RS: Our three key solutions are agile BI, big data, and logical data warehousing:
Agile BI: The Denodo Platform enables IT to be much more agile in responding to the almost insatiable demands of business users for actionable information. All data remains in its source data stores, since replication, with its accompanying staging, transformation, and batch copying tools and processes, is not required. Business users gain access to the data is through virtual views, created in the Denodo Platform, which are quickly created, lightweight, and easily discarded, if necessary. The most common use case takes the form of real time reports and dashboards that are easily accessed by business users.
Big Data: The modern data stores of big data implementations do not typically provide standard JDBC/ODBC-based SQL interfaces, which makes them difficult to use for BI and reporting, and for data analysts who are mostly familiar with SQL. The Denodo Platform provides an abstraction and federation layer that hides the complexities of the big data stores, making it easy to integrate data from these stores with other data within the enterprise. The Denodo Platform supports many use cases in its solution for big data, including hybrid data warehouses, which combine traditional data warehouses with cloud based clusters; data lakes and enterprise data hubs; and analytical integration, in which analytical data from Hadoop is seamlessly integrated with traditional data sources stored in a data warehouse.

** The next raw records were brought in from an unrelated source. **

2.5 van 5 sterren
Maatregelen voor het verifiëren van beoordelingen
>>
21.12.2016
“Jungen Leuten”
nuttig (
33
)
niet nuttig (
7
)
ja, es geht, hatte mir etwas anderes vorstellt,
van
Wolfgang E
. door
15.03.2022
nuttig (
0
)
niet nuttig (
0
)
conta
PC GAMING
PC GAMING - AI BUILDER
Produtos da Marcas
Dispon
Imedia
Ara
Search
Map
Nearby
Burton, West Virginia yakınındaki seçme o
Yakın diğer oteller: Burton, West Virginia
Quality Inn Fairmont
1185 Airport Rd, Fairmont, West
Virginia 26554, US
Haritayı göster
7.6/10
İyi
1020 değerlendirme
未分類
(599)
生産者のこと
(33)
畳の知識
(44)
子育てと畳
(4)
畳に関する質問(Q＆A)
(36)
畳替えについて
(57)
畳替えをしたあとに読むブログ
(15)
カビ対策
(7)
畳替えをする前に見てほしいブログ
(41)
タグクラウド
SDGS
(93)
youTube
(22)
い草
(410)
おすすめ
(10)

Logical Data Warehousing: Data Virtualization is a critical part of the logical data warehouse architecture, as it enables queries to be federated across traditional structured data sources, such as databases, data warehouses, etc., and modern data sources like Hadoop, NoSQL, web services, and SaaS applications, while still appearing as a single ‘logical’ data source to the user. The most common use cases are virtual data marts, data warehouses integrated in real time with master data from MDM systems, data warehouses extended with cloud sources, the integration of multiple traditional data warehouses, data warehouses with historical data offloaded to Hadoop, and data warehouses partitioned to move seldom-used data to less expensive storage.

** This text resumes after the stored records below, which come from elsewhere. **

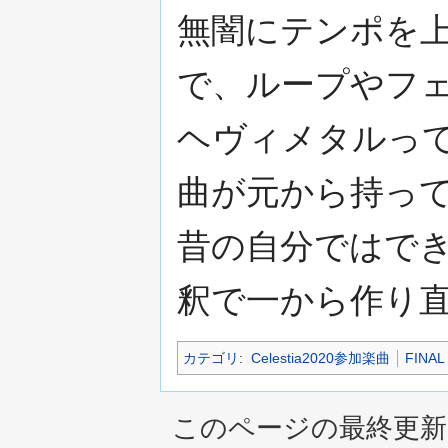
無闇にテンポを
で、ループやフ
ヘヴィメタルっ
曲が元から持っ
昔の自分ではでき
釈で一から作り
カテゴリ
:
Celestia2020参加楽曲
FINAL 
このページの最終更新日時は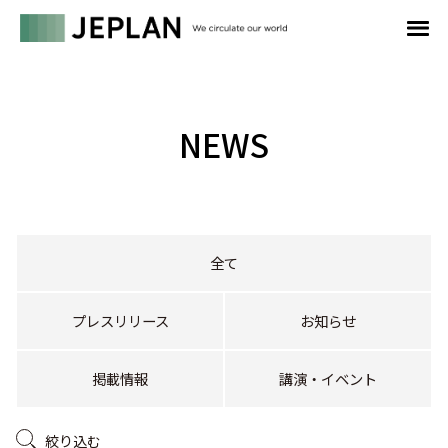
NEWS
全て
プレスリリース
お知らせ
掲載情報
講演・イベント
絞り込む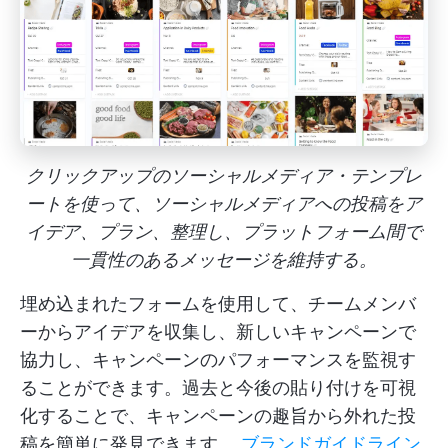
クリックアップのソーシャルメディア・テンプレ
ートを使って、ソーシャルメディアへの投稿をア
イデア、プラン、整理し、プラットフォーム間で
一貫性のあるメッセージを維持する。
埋め込まれたフォームを使用して、チームメンバ
ーからアイデアを収集し、新しいキャンペーンで
協力し、キャンペーンのパフォーマンスを監視す
ることができます。過去と今後の貼り付けを可視
化することで、キャンペーンの趣旨から外れた投
稿を簡単に発見できます。
ブランドガイドライン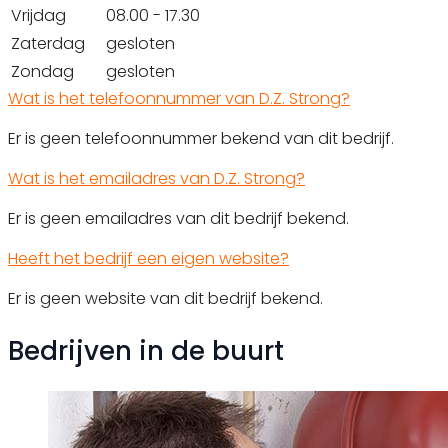
Vrijdag
08.00 - 17.30
Zaterdag
gesloten
Zondag
gesloten
Wat is het telefoonnummer van D.Z. Strong?
Er is geen telefoonnummer bekend van dit bedrijf.
Wat is het emailadres van D.Z. Strong?
Er is geen emailadres van dit bedrijf bekend.
Heeft het bedrijf een eigen website?
Er is geen website van dit bedrijf bekend.
Bedrijven in de buurt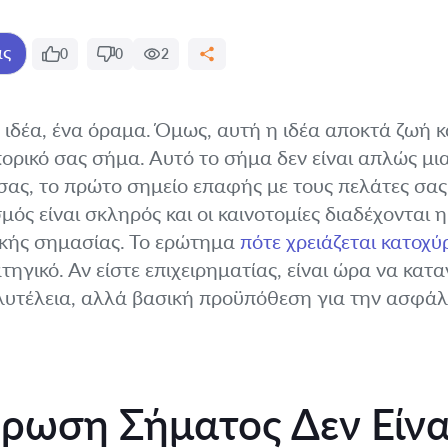
ας
0
0
2
α ιδέα, ένα όραμα. Όμως, αυτή η ιδέα αποκτά ζωή 
ορικό σας σήμα. Αυτό το σήμα δεν είναι απλώς μι
 σας, το πρώτο σημείο επαφής με τους πελάτες σας
ός είναι σκληρός και οι καινοτομίες διαδέχονται 
τικής σημασίας. Το ερώτημα
πότε χρειάζεται κατοχ
ατηγικό. Αν είστε επιχειρηματίας, είναι ώρα να κα
ολυτέλεια, αλλά βασική προϋπόθεση για την ασφάλ
ύρωση Σήματος Δεν Είνα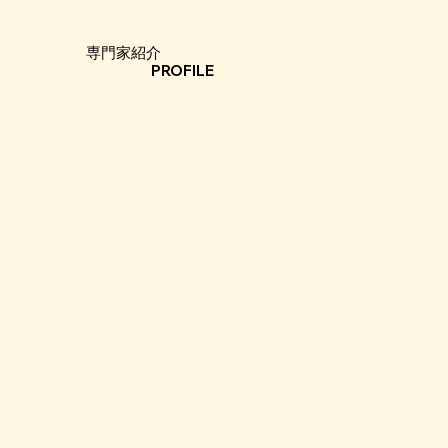
専門家紹介
PROFILE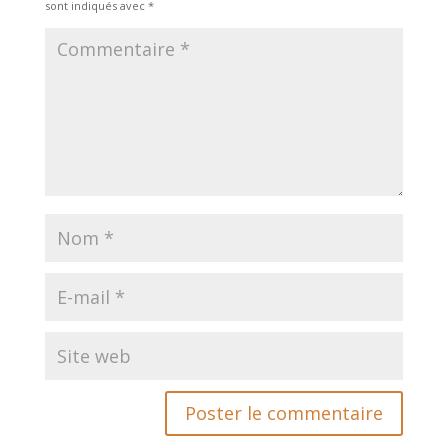
sont indiqués avec
*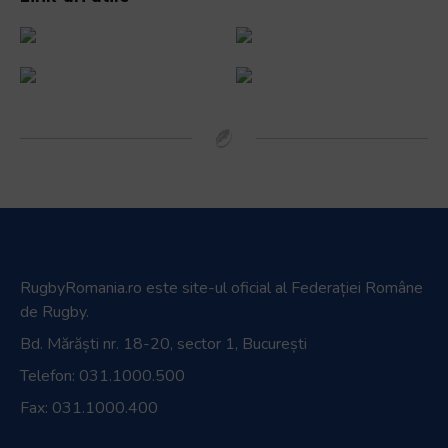
RugbyRomania.ro
este site-ul oficial al Federației Române
de Rugby.
Bd. Mărăști nr. 18-20, sector 1, București
Telefon:
031.1000.500
Fax: 031.1000.400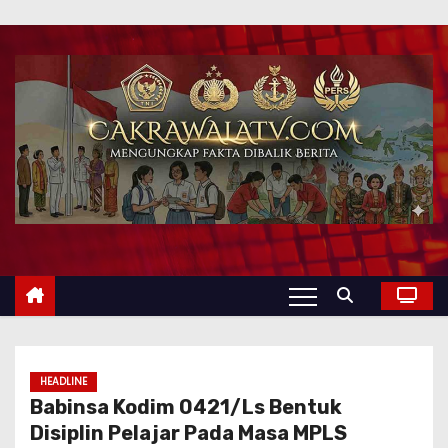
HEADLINE
Babinsa Kodim 0421/Ls Bentuk
Disiplin Pelajar Pada Masa MPLS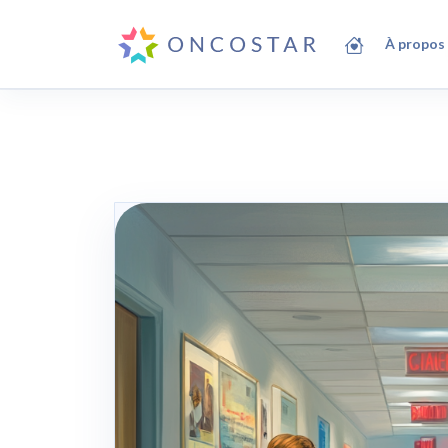
À propos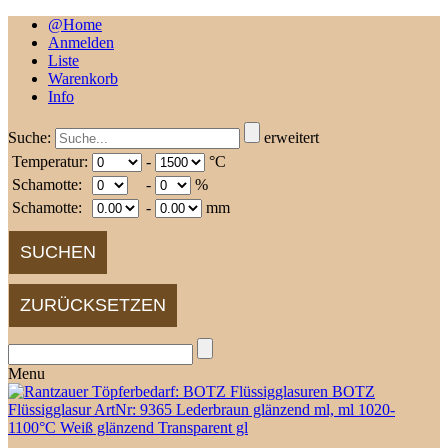
@Home
Anmelden
Liste
Warenkorb
Info
Suche:
erweitert
Temperatur:
-
°C
Schamotte:
-
%
Schamotte:
-
mm
Menu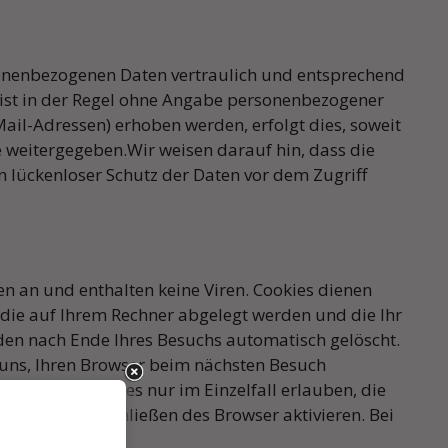
rsonenbezogenen Daten vertraulich und entsprechend
 ist in der Regel ohne Angabe personenbezogener
ail-Adressen) erhoben werden, erfolgt dies, soweit
e weitergegeben.Wir weisen darauf hin, dass die
n lückenloser Schutz der Daten vor dem Zugriff
en an und enthalten keine Viren. Cookies dienen
, die auf Ihrem Rechner abgelegt werden und die Ihr
rden nach Ende Ihres Besuchs automatisch gelöscht.
s uns, Ihren Browser beim nächsten Besuch
erden und Cookies nur im Einzelfall erlauben, die
okies beim Schließen des Browser aktivieren. Bei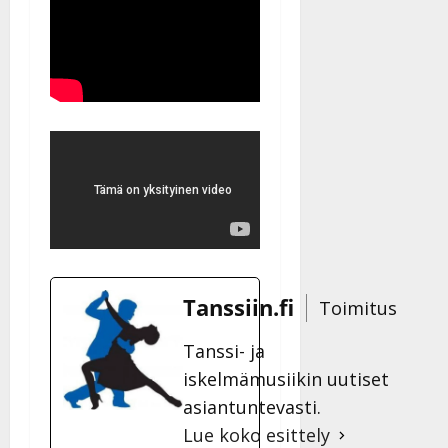
Tanssiin.fi
Toimitus
Tanssi- ja
iskelmämusiikin uutiset
asiantuntevasti.
Lue koko esittely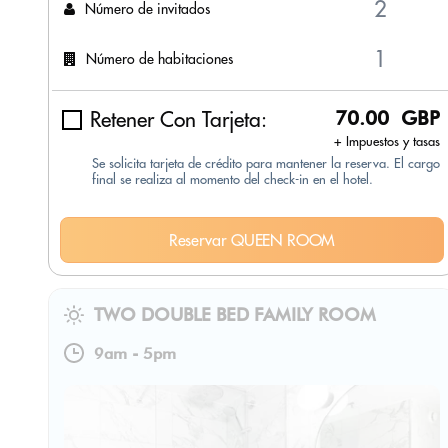
Número de invitados
Número de habitaciones
Retener Con Tarjeta:
70.00 GBP
+ Impuestos y tasas
Se solicita tarjeta de crédito para mantener la reserva. El cargo
final se realiza al momento del check-in en el hotel.
Reservar QUEEN ROOM
TWO DOUBLE BED FAMILY ROOM
9am
-
5pm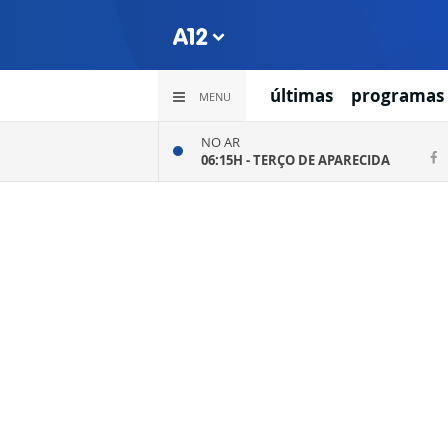
últimas
programas
MENU
NO AR
06:15H -
TERÇO DE APARECIDA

AIM: Some of the verticals where Denodo’s solutions apply are: finance, government, insurance, oil and gas are some of the vertical where Denodo furnishes it solutions. Can you tell us how and why data integration will come to play a key role in IoT data? Are Denodo’s solutions leveraged in IoT?

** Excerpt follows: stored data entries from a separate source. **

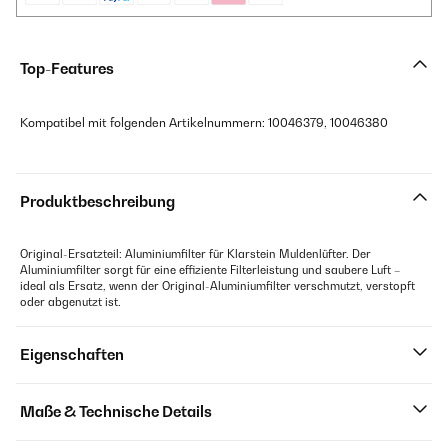
Top-Features
Kompatibel mit folgenden Artikelnummern: 10046379, 10046380
Produktbeschreibung
Original-Ersatzteil: Aluminiumfilter für Klarstein Muldenlüfter. Der
Aluminiumfilter sorgt für eine effiziente Filterleistung und saubere Luft –
ideal als Ersatz, wenn der Original-Aluminiumfilter verschmutzt, verstopft
oder abgenutzt ist.
Eigenschaften
Maße & Technische Details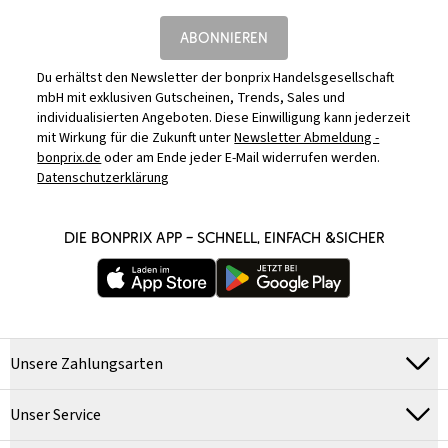
ABONNIEREN
Du erhältst den Newsletter der bonprix Handelsgesellschaft
mbH mit exklusiven Gutscheinen, Trends, Sales und
individualisierten Angeboten. Diese Einwilligung kann jederzeit
mit Wirkung für die Zukunft unter
Newsletter Abmeldung -
bonprix.de
oder am Ende jeder E-Mail widerrufen werden.
Datenschutzerklärung
DIE BONPRIX APP – SCHNELL, EINFACH &SICHER
Unsere Zahlungsarten
Unser Service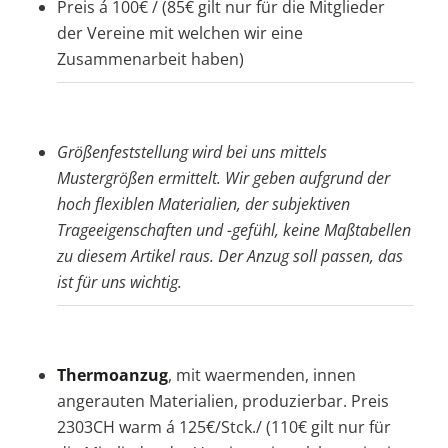
Preis á 100€ / (85€ gilt nur für die Mitglieder
der Vereine mit welchen wir eine
Zusammenarbeit haben)
Größenfeststellung wird bei uns mittels
Mustergrößen ermittelt. Wir geben aufgrund der
hoch flexiblen Materialien, der subjektiven
Trageeigenschaften und -gefühl, keine Maßtabellen
zu diesem Artikel raus. Der Anzug soll passen, das
ist für uns wichtig.
Thermoanzug
, mit waermenden, innen
angerauten Materialien, produzierbar. Preis
2303CH warm á 125€/Stck./ (110€ gilt nur für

RS: Internet of Things (IoT) is becoming a new trend, and many companies are using data virtualization to perform predictive analytics on streaming IoT data. Denodo solutions are leveraged by a global equipment manufacturer to analyze IoT data. This manufacturer leveraged the Denodo Platform to establish a logical data lake that takes streaming sensor data from equipment and combines it with parts, maintenance, and dealer information from traditional systems to support both analytical and operational needs. After implementing our solution, the manufacturer realized numerous benefits:
- Improved asset performance and proactive maintenance
- Reduced warranty costs due to proactive maintenance of parts, preventing part failure
- Optimized pricing for services and parts among global service providers
- Increased revenue from sale of services and parts
- New business model opportunities based on real-time analyses of detailed sensor data
AIM: What is the roadmap for Denodo in 2017-18?
RS: Given that big data use cases are becoming mainstream, performance is a key consideration for integrating very large volumes of data at very high speeds. So, the Denodo Platform is evolving to support in-memory fabric for processing very large volumes of data rapidly, providing instant answers to business users. Parallel, in-memory computation will work with our existing Dynamic Query Optimizer to further optimize query performance by handling heavy processing in the in-memory grid.